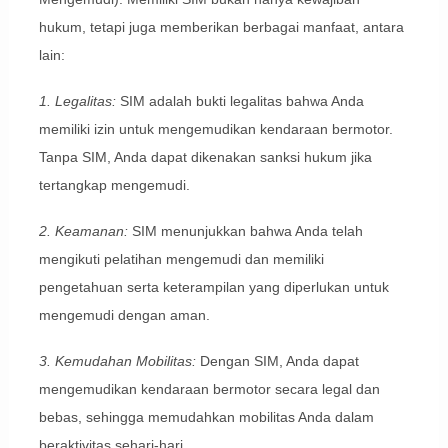
hukum, tetapi juga memberikan berbagai manfaat, antara
lain:
1. Legalitas:
SIM adalah bukti legalitas bahwa Anda
memiliki izin untuk mengemudikan kendaraan bermotor.
Tanpa SIM, Anda dapat dikenakan sanksi hukum jika
tertangkap mengemudi.
2. Keamanan:
SIM menunjukkan bahwa Anda telah
mengikuti pelatihan mengemudi dan memiliki
pengetahuan serta keterampilan yang diperlukan untuk
mengemudi dengan aman.
3. Kemudahan Mobilitas:
Dengan SIM, Anda dapat
mengemudikan kendaraan bermotor secara legal dan
bebas, sehingga memudahkan mobilitas Anda dalam
beraktivitas sehari-hari.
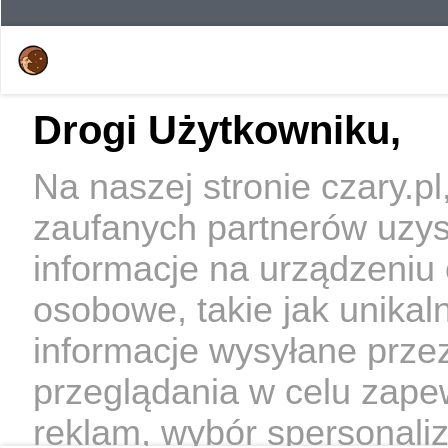
Drogi Użytkowniku,
Na naszej stronie czary.p
zaufanych partnerów uzy
informacje na urządzeniu
osobowe, takie jak unikal
informacje wysyłane prze
przeglądania w celu zape
reklam, wybór spersonaliz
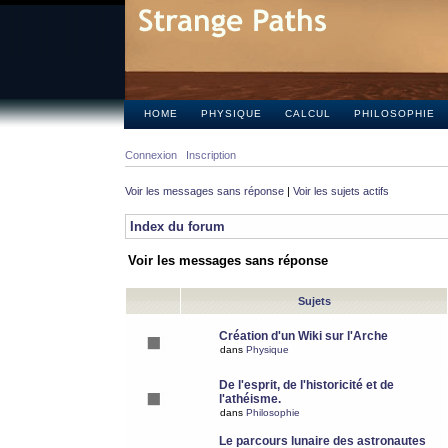
HOME
PHYSIQUE
CALCUL
PHILOSOPHIE
Connexion
Inscription
Voir les messages sans réponse
|
Voir les sujets actifs
Index du forum
Voir les messages sans réponse
Sujets
Création d'un Wiki sur l'Arche
dans
Physique
De l'esprit, de l'historicité et de
l'athéisme.
dans
Philosophie
Le parcours lunaire des astronautes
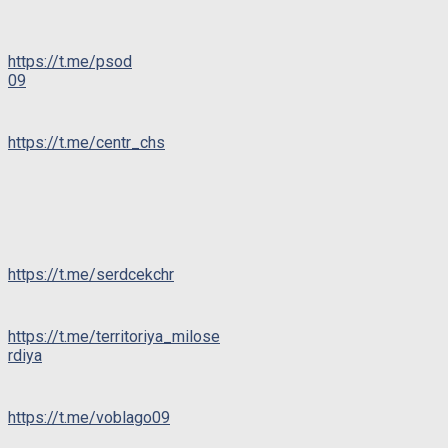
https://t.me/psod
09
https://t.me/centr_chs
https://t.me/serdcekchr
https://t.me/territoriya_milose
rdiya
https://t.me/voblago09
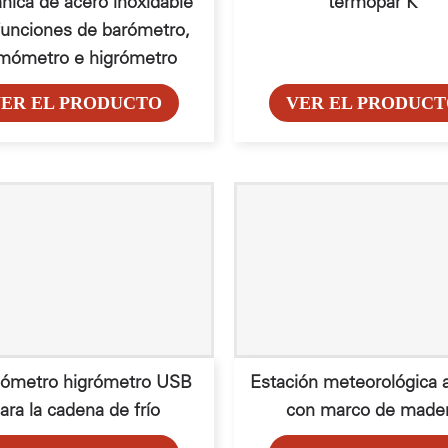
ica de acero inoxidable
termopar K
funciones de barómetro,
mómetro e higrómetro
ER EL PRODUCTO
VER EL PRODUC
ómetro higrómetro USB
Estación meteorológica a
ara la cadena de frío
con marco de made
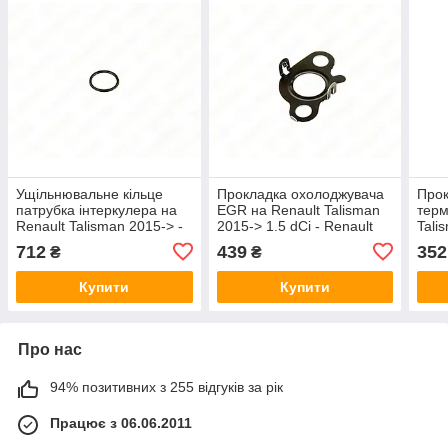
Ущільнювальне кільце
Прокладка охолоджувача
Прок
патрубка інтеркулера на
EGR на Renault Talisman
терм
Renault Talisman 2015-> -
2015-> 1.5 dCi - Renault
Tali
Renault (Оригінал) -
(Оригінал) - 147225050R
Niss
712
439
352
₴
₴
8201089106
00Q
Купити
Купити
Про нас
94% позитивних з 255 відгуків за рік
Працює з 06.06.2011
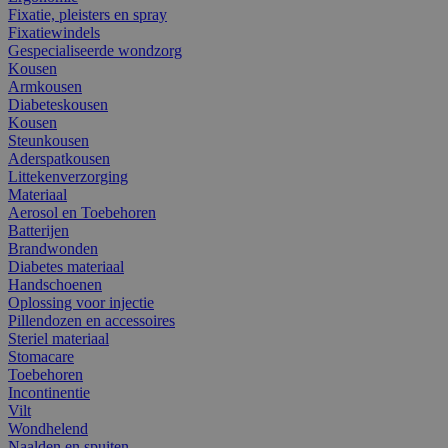
Fixatie, pleisters en spray
Fixatiewindels
Gespecialiseerde wondzorg
Kousen
Armkousen
Diabeteskousen
Kousen
Steunkousen
Aderspatkousen
Littekenverzorging
Materiaal
Aerosol en Toebehoren
Batterijen
Brandwonden
Diabetes materiaal
Handschoenen
Oplossing voor injectie
Pillendozen en accessoires
Steriel materiaal
Stomacare
Toebehoren
Incontinentie
Vilt
Wondhelend
Naalden en spuiten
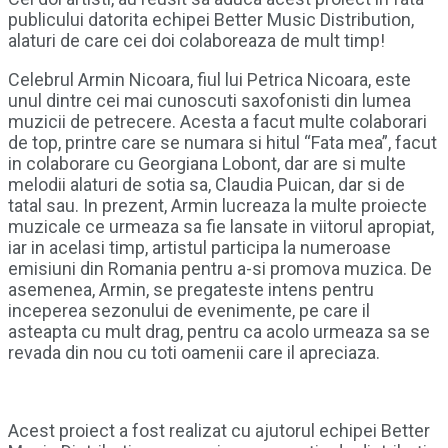
publicului datorita echipei Better Music Distribution,
alaturi de care cei doi colaboreaza de mult timp!
Celebrul Armin Nicoara, fiul lui Petrica Nicoara, este
unul dintre cei mai cunoscuti saxofonisti din lumea
muzicii de petrecere. Acesta a facut multe colaborari
de top, printre care se numara si hitul “Fata mea”, facut
in colaborare cu Georgiana Lobont, dar are si multe
melodii alaturi de sotia sa, Claudia Puican, dar si de
tatal sau. In prezent, Armin lucreaza la multe proiecte
muzicale ce urmeaza sa fie lansate in viitorul apropiat,
iar in acelasi timp, artistul participa la numeroase
emisiuni din Romania pentru a-si promova muzica. De
asemenea, Armin, se pregateste intens pentru
inceperea sezonului de evenimente, pe care il
asteapta cu mult drag, pentru ca acolo urmeaza sa se
revada din nou cu toti oamenii care il apreciaza.
Acest proiect a fost realizat cu ajutorul echipei Better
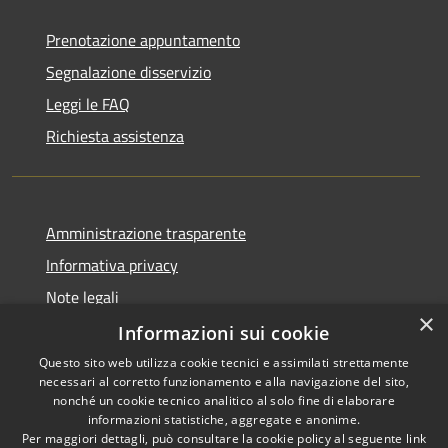
Prenotazione appuntamento
Segnalazione disservizio
Leggi le FAQ
Richiesta assistenza
Amministrazione trasparente
Informativa privacy
Note legali
×
Dichiarazione di accessibilità
Informazioni sui cookie
Questo sito web utilizza cookie tecnici e assimilati strettamente
necessari al corretto funzionamento e alla navigazione del sito,
nonché un cookie tecnico analitico al solo fine di elaborare
informazioni statistiche, aggregate e anonime.
RSS
Copyright © 2026 • Comune di
Per maggiori dettagli, può consultare la cookie policy al seguente
link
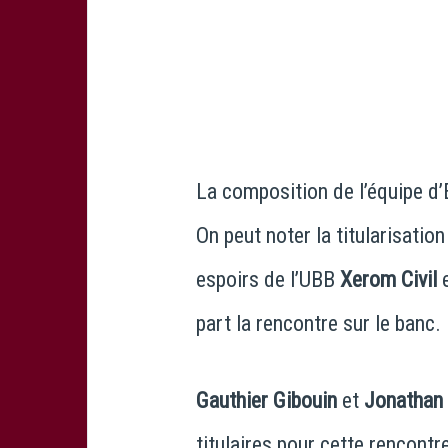
La composition de l’équipe d’
On peut noter la titularisatio
espoirs de l’UBB
Xerom Civil
part la rencontre sur le banc.
Gauthier Gibouin
et
Jonathan 
titulaires pour cette rencontr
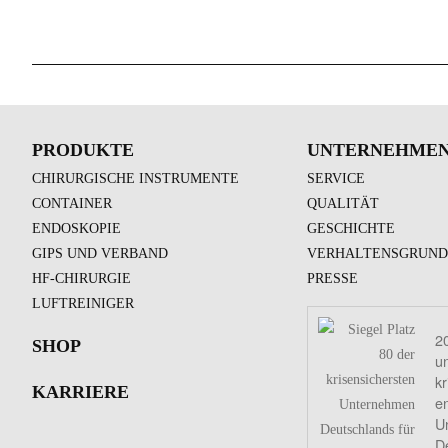
PRODUKTE
UNTERNEHME
CHIRURGISCHE INSTRUMENTE
SERVICE
CONTAINER
QUALITÄT
ENDOSKOPIE
GESCHICHTE
GIPS UND VERBAND
VERHALTENSGRUND
HF-CHIRURGIE
PRESSE
LUFTREINIGER
2
SHOP
u
kr
KARRIERE
e
U
D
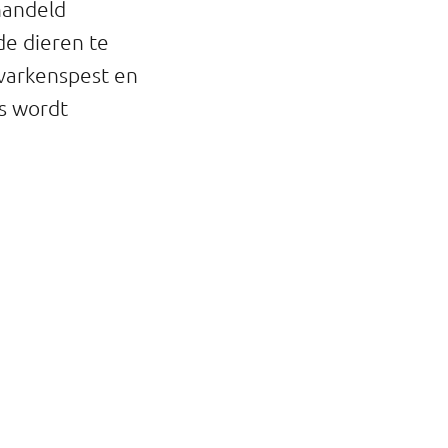
handeld
e dieren te
 varkenspest en
is wordt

== == ==

- **Exercise**
Repeat exactly the lines from the start of the entries down to the line with "патрубка інтеркулера на", keeping both ends but none of the pictures.

- **Task output**
hukum, tetapi juga memberikan berbagai manfaat, antara
lain:
1. Legalitas:
SIM adalah bukti legalitas bahwa Anda
memiliki izin untuk mengemudikan kendaraan bermotor.
Tanpa SIM, Anda dapat dikenakan sanksi hukum jika
tertangkap mengemudi.
2. Keamanan:
SIM menunjukkan bahwa Anda telah
mengikuti pelatihan mengemudi dan memiliki
pengetahuan serta keterampilan yang diperlukan untuk
mengemudi dengan aman.
3. Kemudahan Mobilitas:
Dengan SIM, Anda dapat
mengemudikan kendaraan bermotor secara legal dan
bebas, sehingga memudahkan mobilitas Anda dalam
beraktivitas sehari-hari.
Drogi Użytkowniku,
Na naszej stronie czary.p
zaufanych partnerów uzy
informacje na urządzeniu
osobowe, takie jak unikal
informacje wysyłane prze
przeglądania w celu zape
reklam, wybór spersonaliz
HOME
PHYSIQUE
CALCUL
PHILOSOPHIE
Connexion
Inscription
Voir les messages sans réponse
|
Voir les sujets actifs
Index du forum
Voir les messages sans réponse
Sujets
Création d'un Wiki sur l'Arche
dans
Physique
De l'esprit, de l'historicité et de
l'athéisme.
dans
Philosophie
Le parcours lunaire des astronautes
https://t.me/psod
09
https://t.me/centr_chs
https://t.me/serdcekchr
https://t.me/territoriya_milose
rdiya
https://t.me/voblago09
ica de acero inoxidable
termopar K
funciones de barómetro,
mómetro e higrómetro
ER EL PRODUCTO
VER EL PRODUC
ómetro higrómetro USB
Estación meteorológica a
ara la cadena de frío
con marco de made
Ущільнювальне кільце
Прокладка охолоджувача
Прок
патрубка інтеркулера на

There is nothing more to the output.